The American Veterinary Medical Association defines the human:animal bond as “a mutually beneficial and dynamic relationship between people and animals that is influenced by behaviors that are essential to the health and well-being of both.” So, what are the behaviors in question? Being a responsible caretaker is at the foundation, of course, and includes providing food, water, shelter, and safety, as well as medical care when needed. But aside from that, what influences a person’s relationship with her dog? What takes it from good to great? In the human world, psychologist John Gottman spent four decades studying couples to find out what makes marriages happy and lasting. His major takeaway was that a deep sense of connection and trust is built between couples that make many “bids”—verbal or nonverbal requests for attention
and connection—and offer positive responses to those bids.
Most dog training schools now heavily lean towards positive reinforcement training methods. These methods show us that the same principles apply to dog-human relationship building. If you like something and reward it, not only will it be more likely to happen again, but everyone involved in the interaction feels better about each other. More connected, more trusting. The one caveat is that it’s important not to reinforce behavior we don’t like (with any kind of attention, positive or negative) and that we should therefore ignore whining, jumping up, nudging, and so on. Beyond that, though, any time spent with dogs offers opportunities to extend and respond to bids.
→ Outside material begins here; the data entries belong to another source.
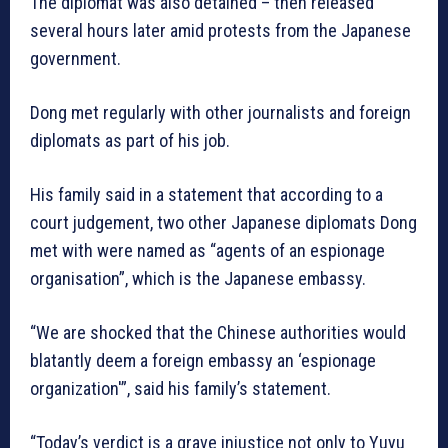
The diplomat was also detained – then released
several hours later amid protests from the Japanese
government.
Dong met regularly with other journalists and foreign
diplomats as part of his job.
His family said in a statement that according to a
court judgement, two other Japanese diplomats Dong
met with were named as “agents of an espionage
organisation”, which is the Japanese embassy.
“We are shocked that the Chinese authorities would
blatantly deem a foreign embassy an ‘espionage
organization'”, said his family’s statement.
“Today’s verdict is a grave injustice not only to Yuyu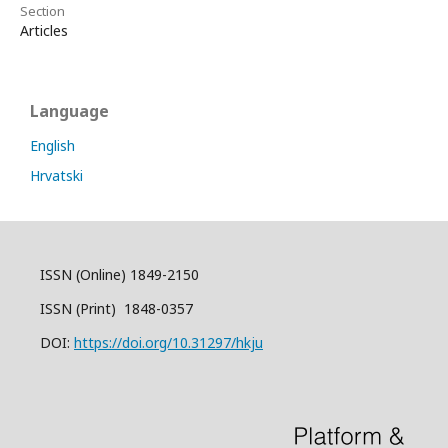
Section
Articles
Language
English
Hrvatski
ISSN (Online) 1849-2150
ISSN (Print) 1848-0357
DOI:
https://doi.org/10.31297/hkju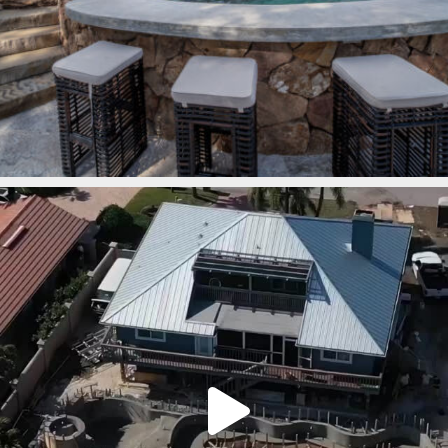
lucaslagoons
Mar 7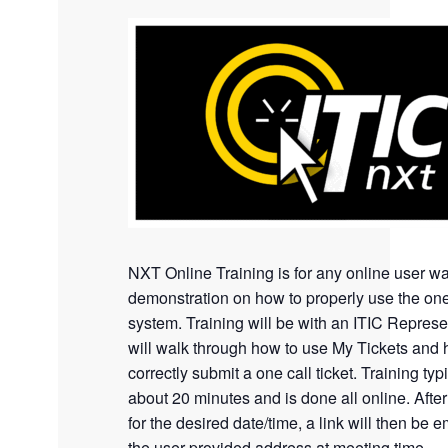
NXT Online Training is for any online user wa
demonstration on how to properly use the one
system. Training will be with an ITIC Represe
will walk through how to use My Tickets and 
correctly submit a one call ticket. Training typi
about 20 minutes and is done all online. Afte
for the desired date/time, a link will then be e
the user provided address at meeting time.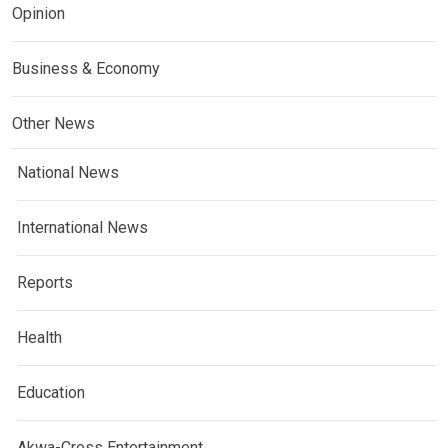
Opinion
Business & Economy
Other News
National News
International News
Reports
Health
Education
Akwa-Cross Entertainment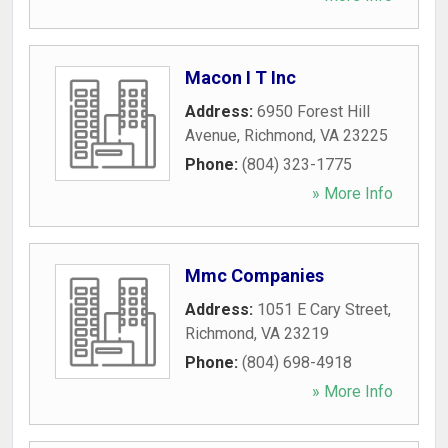
Macon I T Inc
Address:
6950 Forest Hill
Avenue
,
Richmond
,
VA
23225
Phone:
(804) 323-1775
» More Info
Mmc Companies
Address:
1051 E Cary Street
,
Richmond
,
VA
23219
Phone:
(804) 698-4918
» More Info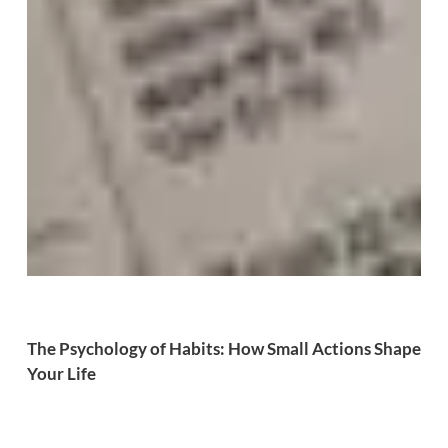
The Psychology of Habits: How Small Actions Shape
Your Life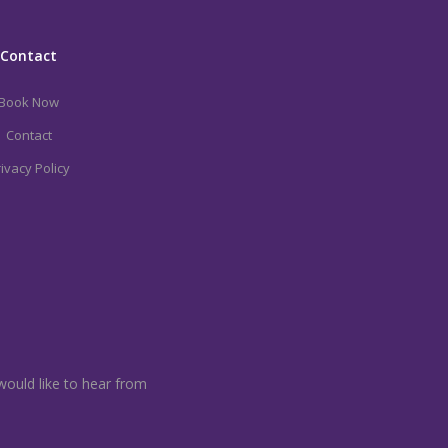
Contact
Book Now
Contact
ivacy Policy
would like to hear from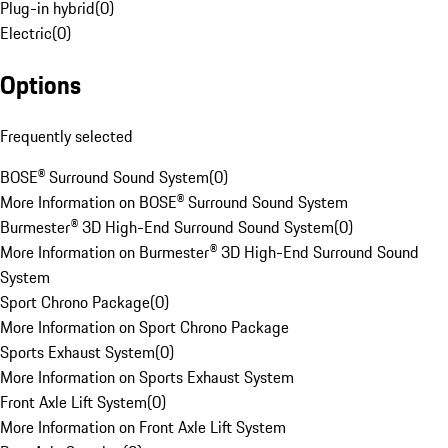
Plug-in hybrid
(
0
)
Electric
(
0
)
Options
Frequently selected
BOSE® Surround Sound System
(
0
)
More Information on BOSE® Surround Sound System
Burmester® 3D High-End Surround Sound System
(
0
)
More Information on Burmester® 3D High-End Surround Sound
System
Sport Chrono Package
(
0
)
More Information on Sport Chrono Package
Sports Exhaust System
(
0
)
More Information on Sports Exhaust System
Front Axle Lift System
(
0
)
More Information on Front Axle Lift System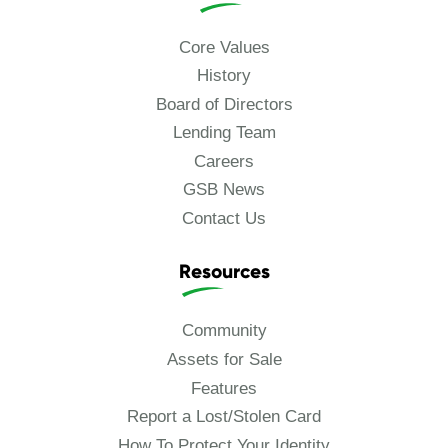
Core Values
History
Board of Directors
Lending Team
Careers
GSB News
Contact Us
Resources
Community
Assets for Sale
Features
Report a Lost/Stolen Card
How To Protect Your Identity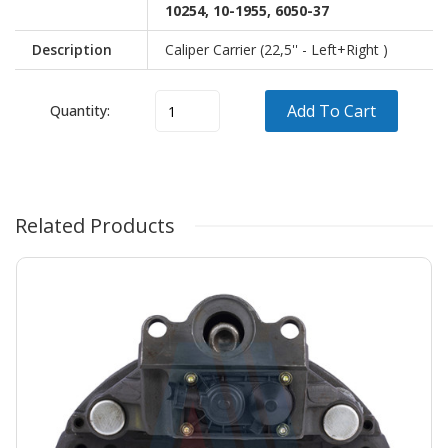
10254, 10-1955, 6050-37
Description
Caliper Carrier (22,5'' - Left+Right )
Add To Cart
Quantity:
Vehicle
Model
OEM
Brand
Related Products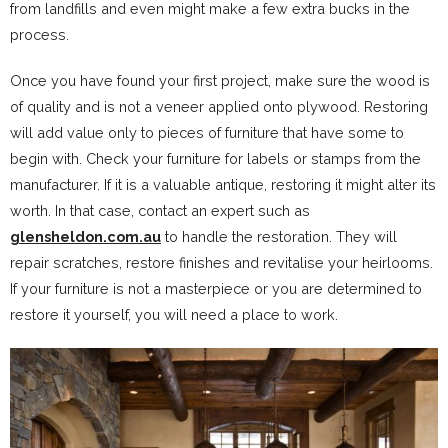
from landfills and even might make a few extra bucks in the
process.
Once you have found your first project, make sure the wood is
of quality and is not a veneer applied onto plywood. Restoring
will add value only to pieces of furniture that have some to
begin with. Check your furniture for labels or stamps from the
manufacturer. If it is a valuable antique, restoring it might alter its
worth. In that case, contact an expert such as
glensheldon.com.au
to handle the restoration. They will
repair scratches, restore finishes and revitalise your heirlooms.
If your furniture is not a masterpiece or you are determined to
restore it yourself, you will need a place to work.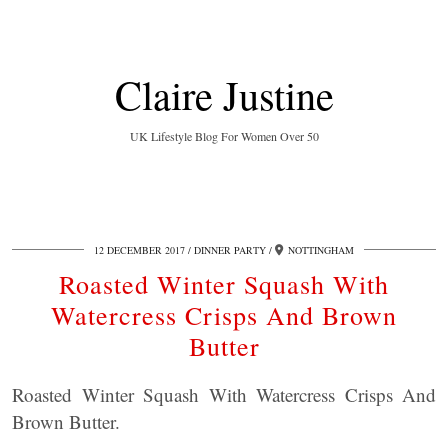
Claire Justine
UK Lifestyle Blog For Women Over 50
12 DECEMBER 2017
DINNER PARTY
NOTTINGHAM
Roasted Winter Squash With
Watercress Crisps And Brown
Butter
Roasted Winter Squash With Watercress Crisps And
Brown Butter.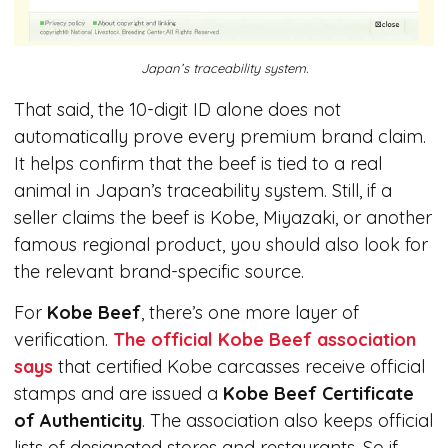
Japan’s traceability system.
That said, the 10-digit ID alone does not
automatically prove every premium brand claim.
It helps confirm that the beef is tied to a real
animal in Japan’s traceability system. Still, if a
seller claims the beef is Kobe, Miyazaki, or another
famous regional product, you should also look for
the relevant brand-specific source.
For
Kobe Beef
, there’s one more layer of
verification.
The official Kobe Beef association
says
that certified Kobe carcasses receive official
stamps and are issued a
Kobe Beef Certificate
of Authenticity
. The association also keeps official
lists of designated stores and restaurants. So if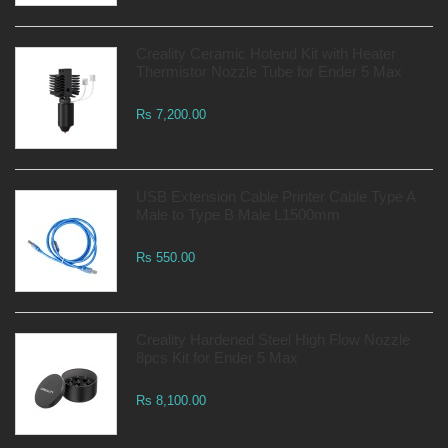
Creality Ceramic Hotend Kit with Heater
Thermistor Nozzle Tube for Ender 5 Max
Rs 7,200.00
USB Extension Cable Printer Cable Type A
Male to Type B Male L1500mm
Rs 550.00
Creality Hardened Steel High Flow Nozzle
8pcs Kit for Ender 5 Max
Rs 8,100.00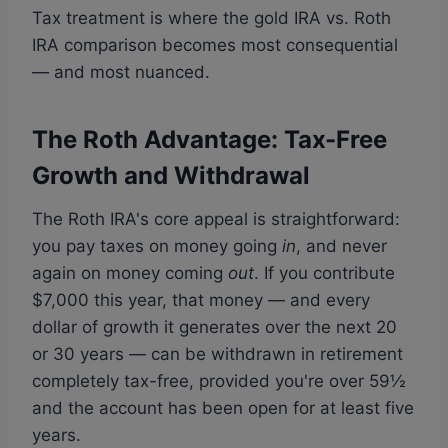
Tax treatment is where the gold IRA vs. Roth
IRA comparison becomes most consequential
— and most nuanced.
The Roth Advantage: Tax-Free
Growth and Withdrawal
The Roth IRA's core appeal is straightforward:
you pay taxes on money going
in
, and never
again on money coming
out
. If you contribute
$7,000 this year, that money — and every
dollar of growth it generates over the next 20
or 30 years — can be withdrawn in retirement
completely tax-free, provided you're over 59½
and the account has been open for at least five
years.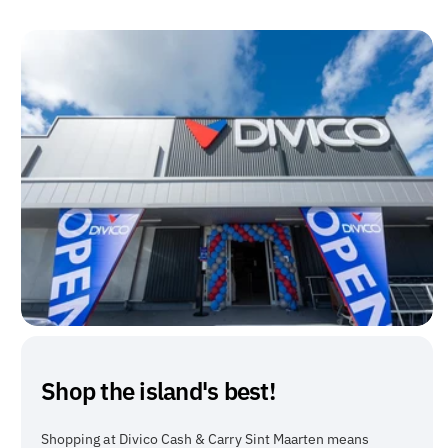
Shop the island's best!
Shopping at Divico Cash & Carry Sint Maarten means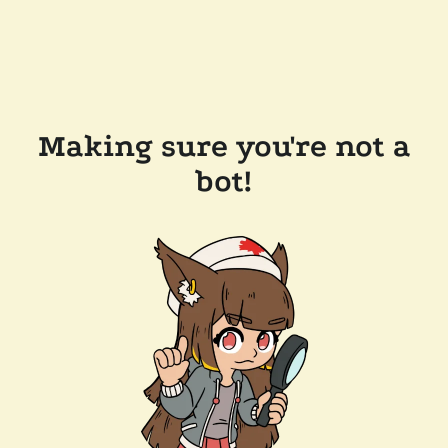
Making sure you're not a
bot!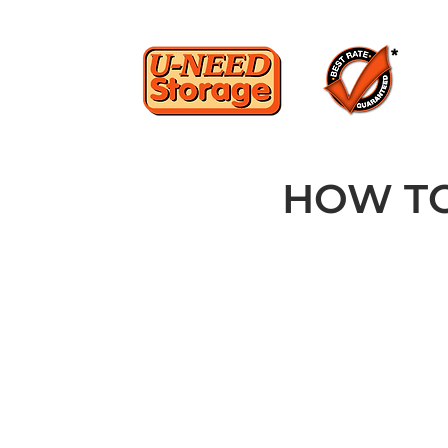
HOW TO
For example, just looking at a dog with a happy or playful expression qualifies as positive attention and therefore a bid for connection. Ditto saying “what a good dog you are…” in a soft voice for no particular reason. The same goes for reaching over to a dog lying quietly on or beside the couch to scratch a belly or neck, depending on the dog’s preference. Have three minutes to spare? Play a quick game. (You can get suggestions for some games from many dog trainer websites.) Get out a treat and practice a fun trick. What’s the lesson?
Never think you’re spoiling your dog with these kindnesses. They are tiny investments in a lifelong, loving relationship. Every time we remember to stop to give our dogs affection and attention, we are making deposits on a richer and ever-deepening bond.